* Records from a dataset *
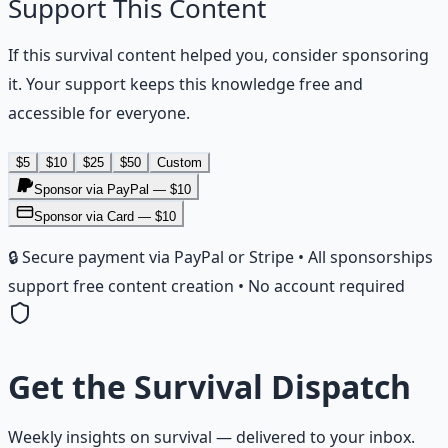
Support This Content
If this
survival
content helped you, consider sponsoring
it. Your support keeps this knowledge free and
accessible for everyone.
$
5
$
10
$
25
$
50
Custom
Sponsor via PayPal — $
10
Sponsor via Card — $10
🔒 Secure payment via PayPal or Stripe • All sponsorships
support free content creation • No account required
Get the
Survival Dispatch
Weekly insights on
survival
— delivered to your inbox.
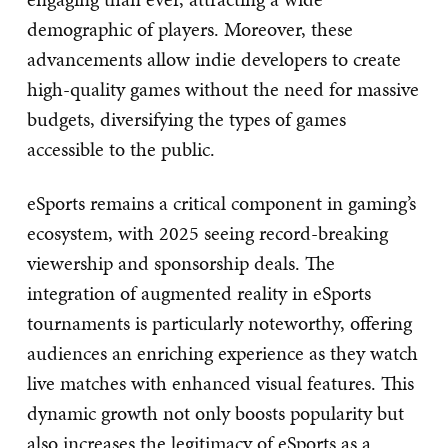
demographic of players. Moreover, these
advancements allow indie developers to create
high-quality games without the need for massive
budgets, diversifying the types of games
accessible to the public.
eSports remains a critical component in gaming’s
ecosystem, with 2025 seeing record-breaking
viewership and sponsorship deals. The
integration of augmented reality in eSports
tournaments is particularly noteworthy, offering
audiences an enriching experience as they watch
live matches with enhanced visual features. This
dynamic growth not only boosts popularity but
also increases the legitimacy of eSports as a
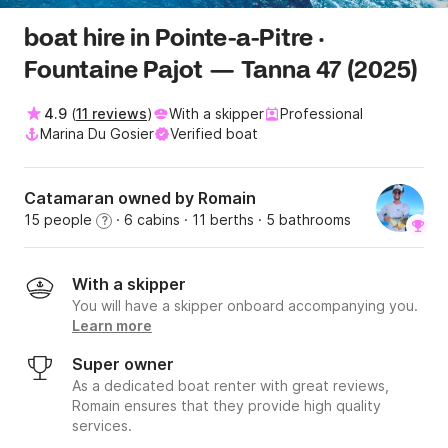
boat hire in Pointe-a-Pitre ·
Fountaine Pajot — Tanna 47 (2025)
4.9
(
11 reviews
)
With a skipper
Professional
Marina Du Gosier
Verified boat
Catamaran owned by Romain
15 people
· 6 cabins
· 11 berths
· 5 bathrooms
?
With a skipper
You will have a skipper onboard accompanying you.
Learn more
Super owner
As a dedicated boat renter with great reviews,
Romain ensures that they provide high quality
services.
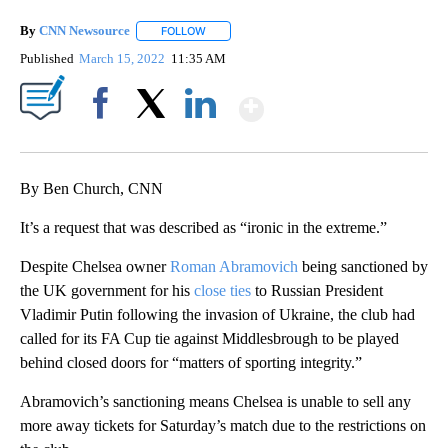
By
CNN Newsource
FOLLOW
FOLLOW "" TO RECEIVE NOTIFICATIONS ABOU
Published
March 15, 2022
11:35 AM
Show More
Facebook
X
LinkedIn
By Ben Church, CNN
It’s a request that was described as “ironic in the extreme.”
Despite Chelsea owner
Roman Abramovich
being sanctioned by
the UK government for his
close ties
to Russian President
Vladimir Putin following the invasion of Ukraine, the club had
called for its FA Cup tie against Middlesbrough to be played
behind closed doors for “matters of sporting integrity.”
Abramovich’s sanctioning means Chelsea is unable to sell any
more away tickets for Saturday’s match due to the restrictions on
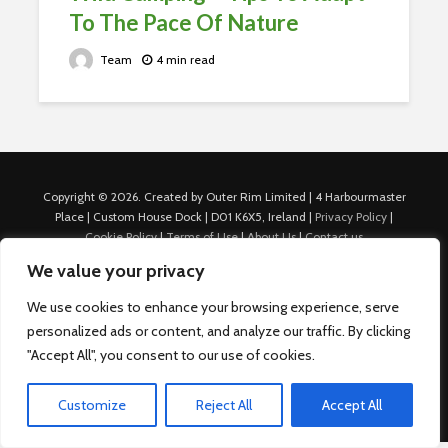
To The Pace Of Nature
Team
4 min read
Copyright © 2026. Created by Outer Rim Limited | 4 Harbourmaster
Place | Custom House Dock | D01 K6X5, Ireland |
Privacy Policy
|
Cookie Policy
|
Terms of Use
|
About Us
|
Contact us
For Advertisers: Last Updated July 22nd, 2024 Traffic to this site is
We value your privacy
generated through Nexify Limited's proprietary technology which
allows us to place native ads with targeted keywords on multiple
We use cookies to enhance your browsing experience, serve
platforms such as Outbrain, Taboola, and others, which then lead to
personalized ads or content, and analyze our traffic. By clicking
our various sites where search ads are served. For any additional
"Accept All", you consent to our use of cookies.
inquiries, Email: admin.dublin@nexify.io Nexify Limited: - The Eir
Building, 4 Harbourmaster Place, Custom House Dock, Dublin 1, D01
K6X5, Ireland Email: admin.dublin@nexify.io
Customize
Reject All
Accept All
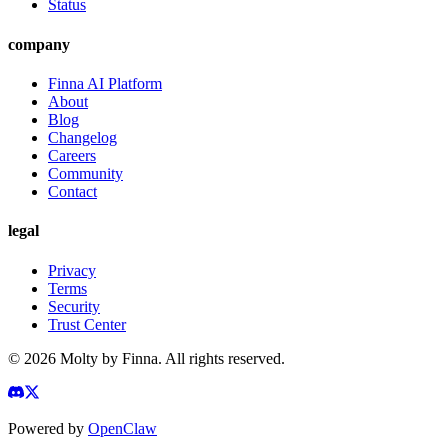
Status
company
Finna AI Platform
About
Blog
Changelog
Careers
Community
Contact
legal
Privacy
Terms
Security
Trust Center
©
2026
Molty by Finna. All rights reserved.
Powered by
OpenClaw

* Task item *
Would you please reproduce the entries above, starting at the line with "Abramovich’s sanctioning means" and stopping after the line with "generated through Nexify"? Omit any pictures.

* Result *
Abramovich’s sanctioning means Chelsea is unable to sell any
more away tickets for Saturday’s match due to the restrictions on
To The Pace Of Nature
Team
4 min read
Copyright © 2026. Created by Outer Rim Limited | 4 Harbourmaster
Place | Custom House Dock | D01 K6X5, Ireland |
Privacy Policy
|
Cookie Policy
|
Terms of Use
|
About Us
|
Contact us
For Advertisers: Last Updated July 22nd, 2024 Traffic to this site is
We value your privacy
generated through Nexify Limited's proprietary technology which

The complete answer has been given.